Before he goes home, he kisses her goodnight. Here, in the threshold of the door, standing between the perpetual dark of the hallway and the blinding glow of Amy’s living room chandelier, they’re quiet. Jake’s hands are cupping her cheeks and she chuckles a little, ticklish, as he lets go. This is hard to surpass, Jake thinks, still looking at Amy. Her eyes are bleary but kind.

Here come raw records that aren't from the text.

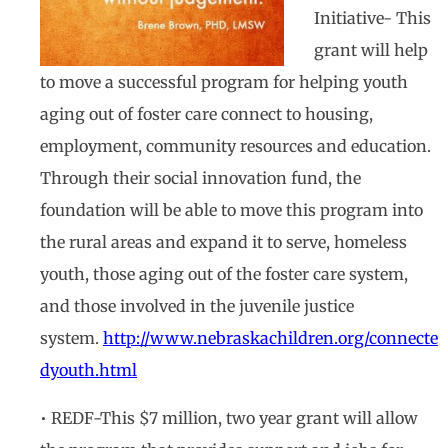
Initiative- This
grant will help
to move a successful program for helping youth
aging out of foster care connect to housing,
employment, community resources and education.
Through their social innovation fund, the
foundation will be able to move this program into
the rural areas and expand it to serve, homeless
youth, those aging out of the foster care system,
and those involved in the juvenile justice
system.
http://www.nebraskachildren.org/connecte
dyouth.html
• REDF-This $7 million, two year grant will allow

“Did I ever tell you thanks for using up one of my Die Hard band-aids? Nobody else wants any.”
“Maybe I should just get injured a lot more often.” He smirks, wishing her goodnight, and doesn’t know how to feel on the walk home.
The next day, at coffee, Amy informs Jake that they technically shared a good morning kiss, which makes him roll his eyes. And this is how it ought to be, Jake realizes, as he teases her about any number of things. She wears rosy, owl-eyed glasses to the café. She accidentally butters her sleeve as she eats her scone. She tips ten percent, down to the penny. This is life, and becoming her friend was just the beginning of it.
At work on Tuesday, six different children ask to go see the nurse. Nikolaj Boyle is strangely persuasive, and Charles even goes to the trouble of exchanging a high-five with Terry Jeffords, Cagney and Lacey’s father, when it comes time to pick the kids up.
Jake raises an eyebrow. “Is, like, your entire precinct dedicated to getting me and Amy together?”
Charles grins. “I don’t know, I guess it depends. Did it work?”